En regardant par la vitre, je remarque que le ciel est bas, la lumière rare. Ici, le bleu est gris.

Le climat est aussi merdique qu’un cul post Poppers, mais ça n’est pas une surprise. Dans cette grisaille, je discerne néanmoins l'esquisse et la chaleur des lieux que je m’imagine déjà fréquenter. Je me vois déjà en train de boire une bière en scrutant les passants, me faisant accoster par les perles du pays que je séduirais par mon goût de l’aventure et ma plume unique en son genre même si je n’ai jamais vraiment écrit. Je repère même quelques bars que je me promets d'essayer. Deux ou trois, pas plus. Je n’aime pas trop les surprises, ni m’éterniser. J’aime être glissant, savonneux. C’est tout moi, le mec fuyant, qui a toujours su flairer la merde pour partir au top du sommet, histoire qu’on le regrette, que personne ne perçoive ses failles. Deux explications à ça :

  1. Je suis un parfait connaisseur de mes frontières.

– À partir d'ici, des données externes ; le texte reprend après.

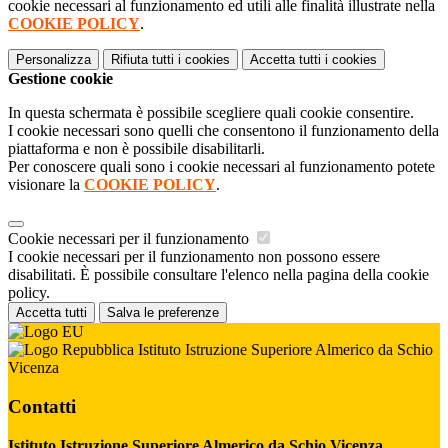
cookie necessari al funzionamento ed utili alle finalità illustrate nella
COOKIE POLICY
.
Personalizza
Rifiuta tutti
i cookies
Accetta tutti
i cookies
Gestione cookie
In questa schermata è possibile scegliere quali cookie consentire.
I cookie necessari sono quelli che consentono il funzionamento della
piattaforma e non è possibile disabilitarli.
Per conoscere quali sono i cookie necessari al funzionamento potete
visionare la
COOKIE POLICY
.
Cookie necessari per il funzionamento
I cookie necessari per il funzionamento non possono essere
disabilitati. È possibile consultare l'elenco nella pagina della cookie
policy.
Accetta tutti
Salva le preferenze
Istituto Istruzione Superiore Almerico da Schio
Vicenza
Contatti
Istituto Istruzione Superiore Almerico da Schio Vicenza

  2. Je suis un rat qui quitte le navire par manque de confiance.

Peut-être les deux. N’empêche, il n'y a pas un seul instant où j'ai regretté de m'être fait la malle.

On arrive enfin chez moi, chaussée de Bondael, mon terminus. Comme un couperet qui tombe, il se met à pleuvoir. Un crachin sinistre, pas franc du collier, suffisant néanmoins pour transformer les rues en boue. Mes chaussures blanches sont donc un choix parfait pour l'occasion. Je n'ai de toute façon que des souliers blancs, comme un signe de défi envers la crasse de ce monde. J’ai vomi dans ma bouche en écrivant cette phrase.

Le chauffeur descend, il sort mes valises et se barre, sans un regard en arrière, me laissant seul dans la pluie et la boue. Je traîne alors mes bagages sur les pavés, les roues se coincent, se salissent au contact de cette terre boueuse. Dire que j'ai acheté ces grosses merdes cinq jours avant d'arriver, les voilà déjà souillées par ce pays encore plus en travaux que moi.

J'arrive devant la porte, ma porte, une belle porte, environ 3 mètres de hauteur, une porte imposante et bleue gendarmerie nationale. Je sonne, pas de réponse. Je tente un audacieux appel, toujours rien. Mon texto finit par débloquer la situation. La porte imposante bleue gendarmerie nationale s'ouvre.